_DIRECTIONS FOR THIS TASK_
The answer is an exact copy of the lines from the one with "khỏi những ám" to the end of the listing below, pictures left out.

━━━━━━━━━━

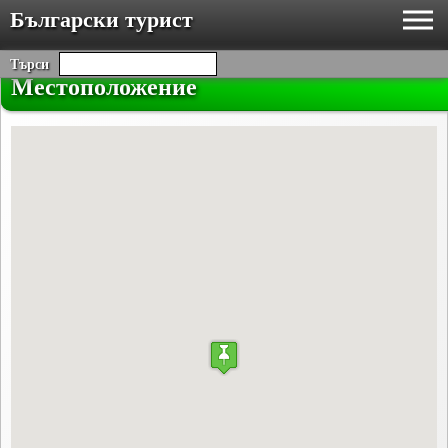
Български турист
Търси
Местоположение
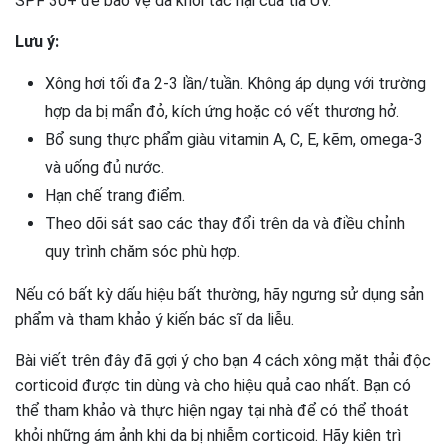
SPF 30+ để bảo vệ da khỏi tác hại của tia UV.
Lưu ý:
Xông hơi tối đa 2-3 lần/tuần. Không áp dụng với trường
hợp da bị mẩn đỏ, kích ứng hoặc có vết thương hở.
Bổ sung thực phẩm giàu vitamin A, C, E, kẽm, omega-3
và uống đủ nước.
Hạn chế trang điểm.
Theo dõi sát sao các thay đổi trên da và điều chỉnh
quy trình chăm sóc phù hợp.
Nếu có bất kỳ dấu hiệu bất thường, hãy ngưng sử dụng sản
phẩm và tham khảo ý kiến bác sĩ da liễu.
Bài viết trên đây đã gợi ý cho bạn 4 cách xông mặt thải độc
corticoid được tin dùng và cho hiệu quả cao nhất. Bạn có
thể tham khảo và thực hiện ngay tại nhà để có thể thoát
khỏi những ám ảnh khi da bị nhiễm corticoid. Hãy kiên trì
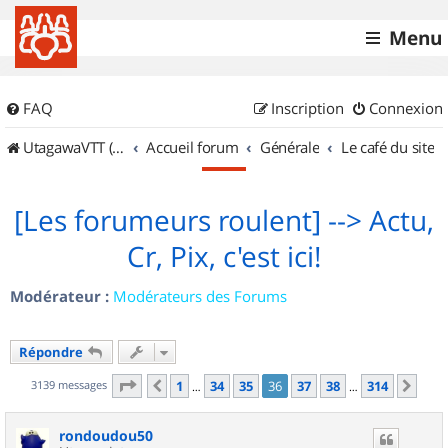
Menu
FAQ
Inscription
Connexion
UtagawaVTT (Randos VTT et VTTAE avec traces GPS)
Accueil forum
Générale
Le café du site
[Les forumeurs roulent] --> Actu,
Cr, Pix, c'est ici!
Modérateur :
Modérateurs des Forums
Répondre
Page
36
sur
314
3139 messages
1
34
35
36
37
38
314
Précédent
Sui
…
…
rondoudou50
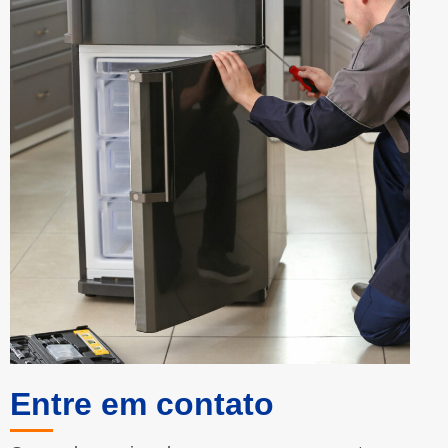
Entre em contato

━━━━━━━━━━

_SOLVED PROBLEM_
khỏi những ám ảnh khi da bị nhiễm corticoid. Hãy kiên trì
Menu
FAQ
Inscription
Connexion
UtagawaVTT (Randos VTT et VTTAE avec traces GPS)
Accueil forum
Générale
Le café du site
[Les forumeurs roulent] --> Actu,
Cr, Pix, c'est ici!
Modérateur :
Modérateurs des Forums
Répondre
Page
36
sur
314
3139 messages
1
34
35
36
37
38
314
Précédent
Sui
…
…
rondoudou50
Entre em contato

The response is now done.